Defining Models for InterSystems IRIS Business Intelligence
Details for the Fact and Dimension Tables
Internally, the system uses a star schema, which consists of the fact table and dimension tables, which the fact table references. Note that dimension tables are also called star tables. You can directly query these tables, which the system populates when you build a cube, and which the system updates when changes occur. This chapter discusses the following:
Do not redefine these tables or attempt to write data to them except via the authorized interfaces; see the chapter “Keeping the Cubes Current
” in Implementing InterSystems Business Intelligence
When you compile a cube definition class, the system also generates a table name Listing, in the same package as the fact table. Do not use the Listing table, which is for internal use only.
When you compile a cube definition class, the system generates the corresponding fact table with the name Package_CubeClass.Fact where Package_CubeClass corresponds to the package and class of the cube definition, following the usual rules for translating package and class name to table names. The system also generates foreign key definitions in the fact table that declare the links to the star table IDs.
The system updates the fact table whenever you build the cube or update it incrementally.
It is useful to examine this table, as well as the class definition that uses it.

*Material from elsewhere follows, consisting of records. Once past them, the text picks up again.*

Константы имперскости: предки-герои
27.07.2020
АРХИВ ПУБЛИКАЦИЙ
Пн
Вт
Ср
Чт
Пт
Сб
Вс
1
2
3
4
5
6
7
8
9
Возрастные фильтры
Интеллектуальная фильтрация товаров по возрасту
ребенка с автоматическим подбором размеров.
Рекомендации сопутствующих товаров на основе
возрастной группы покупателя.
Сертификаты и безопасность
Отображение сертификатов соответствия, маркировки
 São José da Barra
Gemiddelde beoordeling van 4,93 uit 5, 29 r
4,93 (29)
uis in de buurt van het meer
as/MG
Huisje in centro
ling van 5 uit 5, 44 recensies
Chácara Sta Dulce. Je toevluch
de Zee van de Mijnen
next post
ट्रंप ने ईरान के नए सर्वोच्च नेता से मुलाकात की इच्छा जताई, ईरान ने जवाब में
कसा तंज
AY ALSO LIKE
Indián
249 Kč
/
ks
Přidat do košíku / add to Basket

The fact table contains the following fields:
ID — ID of this row, assigned when the row is created.
%dspartition — For future use. Ignore this field.

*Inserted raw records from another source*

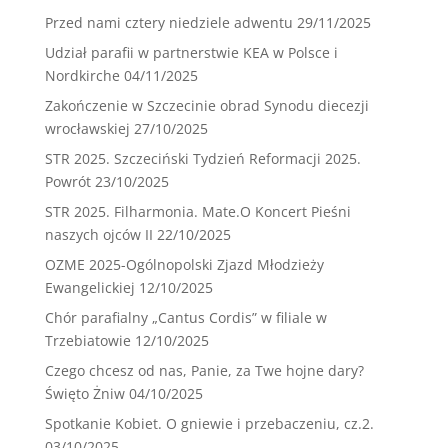
Przed nami cztery niedziele adwentu
29/11/2025
Udział parafii w partnerstwie KEA w Polsce i
Nordkirche
04/11/2025
Zakończenie w Szczecinie obrad Synodu diecezji
wrocławskiej
27/10/2025
STR 2025. Szczeciński Tydzień Reformacji 2025.
Powrót
23/10/2025
STR 2025. Filharmonia. Mate.O Koncert Pieśni
naszych ojców II
22/10/2025
OZME 2025-Ogólnopolski Zjazd Młodzieży
Ewangelickiej
12/10/2025
Chór parafialny „Cantus Cordis” w filiale w
Trzebiatowie
12/10/2025
Czego chcesz od nas, Panie, za Twe hojne dary?
Święto Żniw
04/10/2025
Spotkanie Kobiet. O gniewie i przebaczeniu, cz.2.
03/10/2025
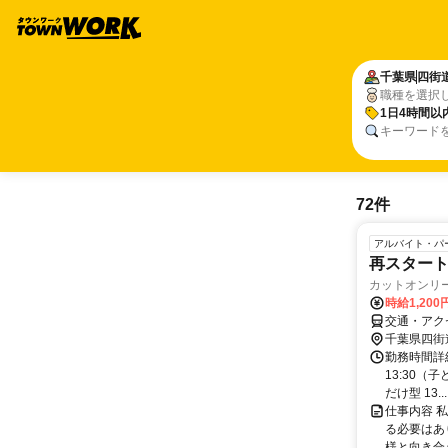
千葉県
四街
職種を選択
1日4時間以
キーワード
72件
アルバイト・パ
再スタート
カットオンリ
時給1,200
交通・アク
千葉県四街
勤務時間詳細 
13:30（
だけ型 13...
仕事内容 
る必要はあ
様と向き合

%sourceID — The ID of the record in the base class on which this record is based. This field is a pointer to the source table.
This field stores the actual measure values. The fact table class defines bitslice indices on these values. For example:
/// Index for measure M1.
Index MxAge On MxAge [ Type = bitslice ];
/// Measure: MxAge <br/>
/// Source: Age
Property MxAge As %Integer;
One field for each level, to indicate the level member to which this record belongs. (There is one exception; see “Reuse of a Source Property in the Fact Table
,” later in this appendix.)
For levels in data dimensions, the fact table stores the ID of the level member, which is a pointer to a table that defines the members.
The fact table class defines bitmap indices on these values. For example:
/// Index for fact 1. Index DxGender On DxGender [ Type = bitmap ];
/// Dimension: DxGender <br/>
/// Source: Gender
Property DxGender As Test.TestCube.DxGender;
For a time- or age-type level, the fact table stores an integer.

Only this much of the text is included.